Chaque tunnel est relié aux autres tous les 375 m par des galeries transversales permettant l'évacuation du tunnel et l'installation des équipements électriques et des stations de pompage. Des galeries transversales supplémentaires appelées « rameaux de pistonnement », conçues pour réduire les turbulences aérodynamiques, sont creusées tous les 250 m. Les trois tunnels longitudinaux sont revêtus d'anneaux (voussoirs) en béton armé préfabriqués dans des usines spéciales (sur le site en France, à 70 km du site en Angleterre), tandis que les tunnels transversaux sont bordés de bagues de fonte.
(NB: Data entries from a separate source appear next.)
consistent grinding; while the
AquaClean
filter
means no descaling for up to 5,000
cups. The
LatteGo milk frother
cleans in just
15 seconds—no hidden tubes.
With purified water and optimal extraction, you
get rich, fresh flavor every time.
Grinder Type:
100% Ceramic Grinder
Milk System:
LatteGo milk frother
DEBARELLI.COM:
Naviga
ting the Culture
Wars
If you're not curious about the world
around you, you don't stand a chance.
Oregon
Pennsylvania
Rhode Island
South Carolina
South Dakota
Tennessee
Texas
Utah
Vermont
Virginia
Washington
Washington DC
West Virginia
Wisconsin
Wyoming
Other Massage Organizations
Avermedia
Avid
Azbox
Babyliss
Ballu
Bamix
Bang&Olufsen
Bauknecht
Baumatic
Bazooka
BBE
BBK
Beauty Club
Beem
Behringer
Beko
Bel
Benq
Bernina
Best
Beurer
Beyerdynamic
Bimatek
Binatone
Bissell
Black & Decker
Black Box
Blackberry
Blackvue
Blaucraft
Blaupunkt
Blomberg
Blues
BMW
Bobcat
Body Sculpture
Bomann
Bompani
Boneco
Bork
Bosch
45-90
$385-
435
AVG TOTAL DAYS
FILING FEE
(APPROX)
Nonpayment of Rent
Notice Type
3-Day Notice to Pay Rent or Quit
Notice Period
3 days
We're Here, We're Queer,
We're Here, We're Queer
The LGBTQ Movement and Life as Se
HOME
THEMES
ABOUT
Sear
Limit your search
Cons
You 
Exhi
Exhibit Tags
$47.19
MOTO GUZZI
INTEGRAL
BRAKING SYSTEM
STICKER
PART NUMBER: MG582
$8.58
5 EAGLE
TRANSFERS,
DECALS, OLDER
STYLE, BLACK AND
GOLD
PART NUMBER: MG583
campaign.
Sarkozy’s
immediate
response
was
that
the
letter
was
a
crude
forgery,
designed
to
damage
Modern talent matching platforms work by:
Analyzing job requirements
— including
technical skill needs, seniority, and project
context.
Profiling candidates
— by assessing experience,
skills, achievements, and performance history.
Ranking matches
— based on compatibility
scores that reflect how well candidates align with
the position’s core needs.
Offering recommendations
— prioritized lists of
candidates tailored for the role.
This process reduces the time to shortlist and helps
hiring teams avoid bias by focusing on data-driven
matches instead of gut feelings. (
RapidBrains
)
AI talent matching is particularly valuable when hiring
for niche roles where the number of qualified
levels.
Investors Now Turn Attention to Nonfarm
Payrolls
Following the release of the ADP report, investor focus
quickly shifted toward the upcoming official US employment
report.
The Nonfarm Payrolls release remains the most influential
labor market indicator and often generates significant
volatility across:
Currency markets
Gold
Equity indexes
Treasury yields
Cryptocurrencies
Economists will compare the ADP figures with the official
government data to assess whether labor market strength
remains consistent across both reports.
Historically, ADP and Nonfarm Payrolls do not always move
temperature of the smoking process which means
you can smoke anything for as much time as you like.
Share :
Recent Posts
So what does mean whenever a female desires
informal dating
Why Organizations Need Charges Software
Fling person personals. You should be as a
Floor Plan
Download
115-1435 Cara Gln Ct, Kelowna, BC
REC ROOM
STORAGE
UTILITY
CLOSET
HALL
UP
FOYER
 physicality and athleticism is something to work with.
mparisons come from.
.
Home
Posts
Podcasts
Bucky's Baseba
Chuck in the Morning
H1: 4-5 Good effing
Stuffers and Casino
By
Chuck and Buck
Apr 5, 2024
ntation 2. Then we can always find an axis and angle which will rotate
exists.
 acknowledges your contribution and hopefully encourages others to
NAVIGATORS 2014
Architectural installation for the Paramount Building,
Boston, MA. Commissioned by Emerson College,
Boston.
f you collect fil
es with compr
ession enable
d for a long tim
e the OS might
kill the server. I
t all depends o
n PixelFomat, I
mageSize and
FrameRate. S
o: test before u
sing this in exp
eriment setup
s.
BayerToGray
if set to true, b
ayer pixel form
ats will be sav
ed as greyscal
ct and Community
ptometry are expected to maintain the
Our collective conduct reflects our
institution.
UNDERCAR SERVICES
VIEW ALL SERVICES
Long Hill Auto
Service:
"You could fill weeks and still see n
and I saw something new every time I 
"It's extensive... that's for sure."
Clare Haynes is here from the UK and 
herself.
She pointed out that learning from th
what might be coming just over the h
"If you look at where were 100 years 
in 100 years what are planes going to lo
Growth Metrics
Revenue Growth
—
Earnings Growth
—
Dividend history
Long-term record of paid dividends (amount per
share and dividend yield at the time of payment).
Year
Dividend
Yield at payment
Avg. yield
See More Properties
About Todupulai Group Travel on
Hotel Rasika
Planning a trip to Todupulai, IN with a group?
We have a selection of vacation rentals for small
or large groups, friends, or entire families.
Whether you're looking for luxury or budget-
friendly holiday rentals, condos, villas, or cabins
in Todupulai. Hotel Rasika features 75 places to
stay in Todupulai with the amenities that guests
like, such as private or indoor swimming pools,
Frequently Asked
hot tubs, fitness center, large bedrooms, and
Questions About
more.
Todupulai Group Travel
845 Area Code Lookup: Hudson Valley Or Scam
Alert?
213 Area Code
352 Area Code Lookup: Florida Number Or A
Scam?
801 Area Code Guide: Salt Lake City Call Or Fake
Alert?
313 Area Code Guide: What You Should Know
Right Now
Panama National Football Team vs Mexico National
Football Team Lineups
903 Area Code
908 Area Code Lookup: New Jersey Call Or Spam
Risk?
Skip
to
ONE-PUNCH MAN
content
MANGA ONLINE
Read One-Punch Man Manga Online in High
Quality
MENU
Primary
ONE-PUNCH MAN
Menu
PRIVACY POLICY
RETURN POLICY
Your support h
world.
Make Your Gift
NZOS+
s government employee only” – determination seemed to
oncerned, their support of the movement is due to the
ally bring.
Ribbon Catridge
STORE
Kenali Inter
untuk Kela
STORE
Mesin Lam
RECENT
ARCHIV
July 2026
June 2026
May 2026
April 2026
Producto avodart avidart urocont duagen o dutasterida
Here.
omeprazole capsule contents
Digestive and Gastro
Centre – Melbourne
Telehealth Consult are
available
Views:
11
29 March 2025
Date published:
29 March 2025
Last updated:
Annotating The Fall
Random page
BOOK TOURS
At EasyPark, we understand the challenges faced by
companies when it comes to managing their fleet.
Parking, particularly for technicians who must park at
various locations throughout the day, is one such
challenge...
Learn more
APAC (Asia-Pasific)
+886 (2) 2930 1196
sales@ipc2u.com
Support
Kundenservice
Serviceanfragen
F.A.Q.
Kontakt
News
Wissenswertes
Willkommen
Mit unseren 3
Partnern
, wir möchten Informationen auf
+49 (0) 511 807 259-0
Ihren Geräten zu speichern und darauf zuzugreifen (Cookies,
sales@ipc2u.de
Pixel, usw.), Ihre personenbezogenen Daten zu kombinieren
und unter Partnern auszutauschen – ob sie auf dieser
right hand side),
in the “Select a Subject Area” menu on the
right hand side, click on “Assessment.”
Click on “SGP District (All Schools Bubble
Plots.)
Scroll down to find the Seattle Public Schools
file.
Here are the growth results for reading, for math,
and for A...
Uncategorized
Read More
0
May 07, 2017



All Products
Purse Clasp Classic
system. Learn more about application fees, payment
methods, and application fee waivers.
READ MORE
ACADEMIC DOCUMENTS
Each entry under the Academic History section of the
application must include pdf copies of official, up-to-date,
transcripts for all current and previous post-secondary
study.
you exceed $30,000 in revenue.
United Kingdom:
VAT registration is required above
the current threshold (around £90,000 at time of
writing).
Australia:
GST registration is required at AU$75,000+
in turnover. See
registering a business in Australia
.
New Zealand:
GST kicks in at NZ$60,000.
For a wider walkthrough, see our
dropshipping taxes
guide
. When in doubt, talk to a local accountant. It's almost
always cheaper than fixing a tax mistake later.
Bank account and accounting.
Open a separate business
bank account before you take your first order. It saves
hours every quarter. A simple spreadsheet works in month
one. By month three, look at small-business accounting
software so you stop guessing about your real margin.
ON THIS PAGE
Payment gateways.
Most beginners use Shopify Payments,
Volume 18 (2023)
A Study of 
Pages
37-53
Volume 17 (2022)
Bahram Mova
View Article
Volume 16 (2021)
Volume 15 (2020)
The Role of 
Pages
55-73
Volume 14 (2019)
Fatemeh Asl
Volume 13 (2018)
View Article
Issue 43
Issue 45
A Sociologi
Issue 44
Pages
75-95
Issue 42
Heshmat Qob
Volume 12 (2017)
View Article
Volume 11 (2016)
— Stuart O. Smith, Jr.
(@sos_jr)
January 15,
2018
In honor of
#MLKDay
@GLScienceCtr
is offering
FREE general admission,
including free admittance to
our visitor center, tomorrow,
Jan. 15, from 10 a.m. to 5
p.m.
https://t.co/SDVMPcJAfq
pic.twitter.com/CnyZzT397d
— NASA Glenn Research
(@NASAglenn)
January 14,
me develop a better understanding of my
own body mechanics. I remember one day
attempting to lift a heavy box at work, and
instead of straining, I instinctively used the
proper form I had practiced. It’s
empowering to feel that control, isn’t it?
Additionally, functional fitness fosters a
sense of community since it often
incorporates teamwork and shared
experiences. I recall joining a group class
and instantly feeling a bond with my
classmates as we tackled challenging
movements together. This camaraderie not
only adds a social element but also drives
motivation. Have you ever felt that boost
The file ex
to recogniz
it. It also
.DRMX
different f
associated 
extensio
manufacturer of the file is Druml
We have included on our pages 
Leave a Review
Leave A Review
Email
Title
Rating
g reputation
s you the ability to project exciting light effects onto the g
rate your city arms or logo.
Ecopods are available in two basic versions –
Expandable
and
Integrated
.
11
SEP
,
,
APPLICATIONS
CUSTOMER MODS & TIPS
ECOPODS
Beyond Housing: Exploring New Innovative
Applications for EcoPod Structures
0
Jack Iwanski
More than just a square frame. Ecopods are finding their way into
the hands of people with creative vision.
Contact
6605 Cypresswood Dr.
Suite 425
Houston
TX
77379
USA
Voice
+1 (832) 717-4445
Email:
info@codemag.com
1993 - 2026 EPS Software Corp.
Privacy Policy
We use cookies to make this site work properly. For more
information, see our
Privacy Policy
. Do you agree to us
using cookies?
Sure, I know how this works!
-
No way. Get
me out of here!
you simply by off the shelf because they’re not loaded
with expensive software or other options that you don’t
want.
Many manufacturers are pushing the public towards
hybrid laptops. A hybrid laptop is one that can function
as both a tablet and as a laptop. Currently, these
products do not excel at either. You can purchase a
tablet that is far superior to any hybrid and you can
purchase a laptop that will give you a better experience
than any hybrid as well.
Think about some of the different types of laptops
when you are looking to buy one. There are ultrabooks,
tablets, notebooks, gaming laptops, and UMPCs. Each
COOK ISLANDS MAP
De plus, deux grands ouvrages de jonction implantés au tiers du parcours, appelées chambres de «cross-over», permettront aux trains de changer de tunnel lors d'opérations de maintenance ou en cas de problème majeur. Enfin, cinq immenses centrales de pompage, trois situées aux points bas du trajet et une de chaque côté de la Manche, complètent ces constructions.
Le système de transport acheminera tous les véhicules avec leurs passagers, à bord de trains spéciaux à deux niveaux qui feront la navette en circuit fermé d'un terminal à l'autre en alternance avec le trafic ferroviaire (trains de voyageurs et trains de marchandises). A la vitesse moyenne de 120 km/h (vitesse de pointe: 140 km/h), la «traversée» sera d'une trentaine de minutes. La capacité du système sera celle d'une autoroute deux voies, dès l'ouverture en 1993, avec un train toutes les deux ou trois minutes selon le trafic.

(1) Six tonneliers travaillant sous la Manche, cinq travaillant côté terre (dont seulement deux côté français).